Le régime expliquait cette crise par le changement climatique et la hausse de la population, des causes réelles, mais aggravées par ses propres choix : transferts internes d'eau d'une région éloignée du pouvoir vers une autre proche du régime (assoiffant les uns, avec des pertes inévitables lors des transferts), quête coûte que coûte de l'autosuffisance alimentaire, mafias locales liées aux Gardiens de la révolution à qui la gestion de l'eau a été confiée, près de 500 barrages construits depuis la révolution sans tenir compte des avis scientifiques, et les solutions de dessalement longtemps négligées.
Tout cela constituait le terreau des agitations sociales de ce début d'année, en amont de la guerre.
Un détail : 75% du marché mondial de la pistache est partagé entre l'Iran et les États-Unis. C'est une culture extrêmement gourmande en eau. Un fil invisible qui relie les deux belligérants par une noix assoiffée.
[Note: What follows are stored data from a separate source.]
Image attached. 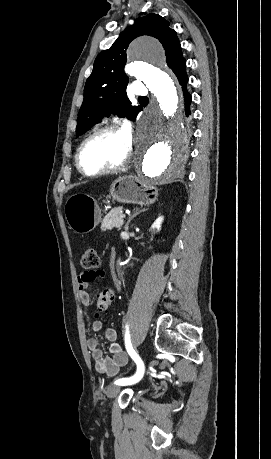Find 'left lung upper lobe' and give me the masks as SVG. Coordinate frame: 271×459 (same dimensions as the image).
I'll return each mask as SVG.
<instances>
[{"label": "left lung upper lobe", "mask_w": 271, "mask_h": 459, "mask_svg": "<svg viewBox=\"0 0 271 459\" xmlns=\"http://www.w3.org/2000/svg\"><path fill=\"white\" fill-rule=\"evenodd\" d=\"M142 35L155 37L161 42L167 65L171 69L184 59L177 34L169 28L167 20L154 13L137 19L110 49L102 51L96 57L93 71L84 88V100L77 118V135L88 131L103 116L113 113L135 120L142 110L141 106H132L127 98L128 77L123 70L129 44Z\"/></svg>", "instance_id": "left-lung-upper-lobe-1"}]
</instances>
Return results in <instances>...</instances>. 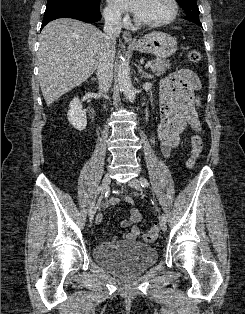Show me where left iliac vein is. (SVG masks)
<instances>
[{"mask_svg":"<svg viewBox=\"0 0 245 314\" xmlns=\"http://www.w3.org/2000/svg\"><path fill=\"white\" fill-rule=\"evenodd\" d=\"M128 184L136 190H141V184L136 178H132L131 180H129ZM160 228L162 231H166L167 229L166 222H164L162 219L160 220Z\"/></svg>","mask_w":245,"mask_h":314,"instance_id":"4c4485c4","label":"left iliac vein"}]
</instances>
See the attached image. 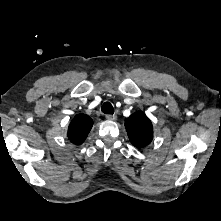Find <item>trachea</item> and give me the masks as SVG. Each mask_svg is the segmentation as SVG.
Segmentation results:
<instances>
[{
  "label": "trachea",
  "mask_w": 221,
  "mask_h": 221,
  "mask_svg": "<svg viewBox=\"0 0 221 221\" xmlns=\"http://www.w3.org/2000/svg\"><path fill=\"white\" fill-rule=\"evenodd\" d=\"M101 111L105 114H113L114 108L111 103L105 102L101 107Z\"/></svg>",
  "instance_id": "obj_1"
}]
</instances>
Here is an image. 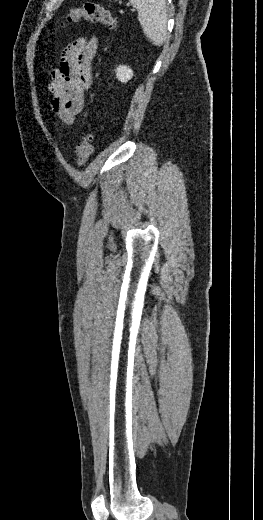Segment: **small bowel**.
Here are the masks:
<instances>
[{
  "label": "small bowel",
  "instance_id": "1",
  "mask_svg": "<svg viewBox=\"0 0 263 520\" xmlns=\"http://www.w3.org/2000/svg\"><path fill=\"white\" fill-rule=\"evenodd\" d=\"M96 52V38H80L65 48L58 67L51 71V108L66 124H72L84 108L86 91L93 82L92 61Z\"/></svg>",
  "mask_w": 263,
  "mask_h": 520
}]
</instances>
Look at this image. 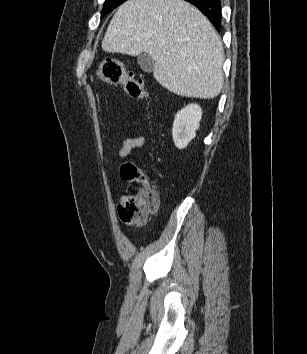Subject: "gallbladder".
<instances>
[{"label":"gallbladder","mask_w":307,"mask_h":354,"mask_svg":"<svg viewBox=\"0 0 307 354\" xmlns=\"http://www.w3.org/2000/svg\"><path fill=\"white\" fill-rule=\"evenodd\" d=\"M138 64L144 72H152L155 67L154 59L147 53L140 54L138 56Z\"/></svg>","instance_id":"obj_1"}]
</instances>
C'est dans la conduite de cette guerre qu'apparaît une dimension que les commentaires géopolitiques courants négligent.
La première station de dessalement frappée dans ce conflit l'a peut-être été au Bahreïn, par l'Iran. Il a justifié cette frappe en affirmant qu'une station iranienne avait été touchée la veille, affectant 60 villages. Information difficilement vérifiable. Mais la frappe sur une infrastructure civile vitale est là : une guerre de l’eau.
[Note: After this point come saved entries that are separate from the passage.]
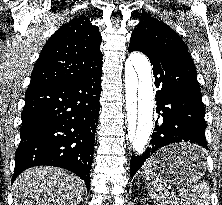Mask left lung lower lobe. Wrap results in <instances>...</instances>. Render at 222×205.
<instances>
[{
  "instance_id": "0a47b994",
  "label": "left lung lower lobe",
  "mask_w": 222,
  "mask_h": 205,
  "mask_svg": "<svg viewBox=\"0 0 222 205\" xmlns=\"http://www.w3.org/2000/svg\"><path fill=\"white\" fill-rule=\"evenodd\" d=\"M128 51H140L150 59L155 86L161 88L156 92V112H163V119L155 123L150 147L131 158V177L156 150L172 143L191 142L202 148L178 152L170 159L172 164L190 166L202 162L203 149H208L205 109L192 59L180 52L148 50L133 43Z\"/></svg>"
}]
</instances>
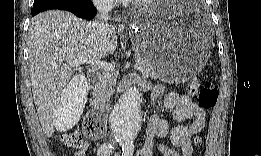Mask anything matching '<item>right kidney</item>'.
<instances>
[{
    "label": "right kidney",
    "instance_id": "obj_1",
    "mask_svg": "<svg viewBox=\"0 0 261 156\" xmlns=\"http://www.w3.org/2000/svg\"><path fill=\"white\" fill-rule=\"evenodd\" d=\"M86 81L85 77H81V82Z\"/></svg>",
    "mask_w": 261,
    "mask_h": 156
}]
</instances>
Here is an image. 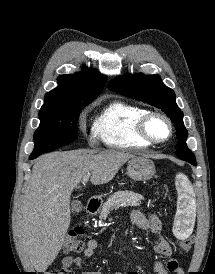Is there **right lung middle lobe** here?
Returning a JSON list of instances; mask_svg holds the SVG:
<instances>
[{
  "mask_svg": "<svg viewBox=\"0 0 215 274\" xmlns=\"http://www.w3.org/2000/svg\"><path fill=\"white\" fill-rule=\"evenodd\" d=\"M86 105L44 103L39 111L41 123L34 133L35 147L29 159L73 142L77 137L78 116Z\"/></svg>",
  "mask_w": 215,
  "mask_h": 274,
  "instance_id": "obj_1",
  "label": "right lung middle lobe"
}]
</instances>
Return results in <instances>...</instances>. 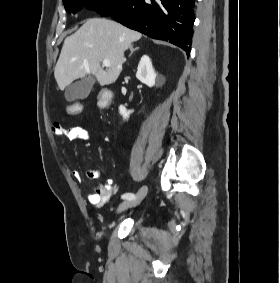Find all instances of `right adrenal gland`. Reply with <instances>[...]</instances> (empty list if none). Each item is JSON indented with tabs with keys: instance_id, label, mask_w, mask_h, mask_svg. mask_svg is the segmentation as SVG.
I'll return each mask as SVG.
<instances>
[{
	"instance_id": "1",
	"label": "right adrenal gland",
	"mask_w": 280,
	"mask_h": 283,
	"mask_svg": "<svg viewBox=\"0 0 280 283\" xmlns=\"http://www.w3.org/2000/svg\"><path fill=\"white\" fill-rule=\"evenodd\" d=\"M138 49H139V47L133 48V46H131V47H130L131 53H130L129 56H131V55L134 53V51H136V50H138Z\"/></svg>"
}]
</instances>
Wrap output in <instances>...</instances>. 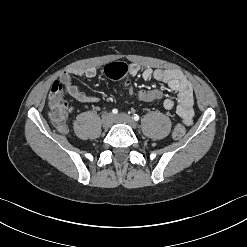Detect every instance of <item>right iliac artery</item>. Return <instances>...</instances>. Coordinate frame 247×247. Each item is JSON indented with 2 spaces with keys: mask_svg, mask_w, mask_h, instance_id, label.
<instances>
[{
  "mask_svg": "<svg viewBox=\"0 0 247 247\" xmlns=\"http://www.w3.org/2000/svg\"><path fill=\"white\" fill-rule=\"evenodd\" d=\"M112 113H113V114H117V113H118V110H117V109H113V110H112Z\"/></svg>",
  "mask_w": 247,
  "mask_h": 247,
  "instance_id": "obj_1",
  "label": "right iliac artery"
}]
</instances>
Il y a plusieurs milliers de stations de dessalement au niveau régional. Cette eau dessalée est vitale : pour stocker et refroidir l'alimentation, pour soigner dans les hôpitaux, pour faire tourner les datacenters, pour extraire le pétrole de la région (entre un tiers et un demi-baril d'eau pour chaque baril de pétrole).
Des frappes sur des infrastructures essentielles à l'alimentation des populations civiles constituent une violation flagrante des protocoles additionnels de la Convention de Genève de 1977. Ni l'Iran ni Israël n'ont signé ces protocoles. Les États-Unis les ont signés, mais pas ratifiés. Ce sont des crimes de guerre au regard du droit international, commis par des parties qui ne se sont pas engagées à le respecter.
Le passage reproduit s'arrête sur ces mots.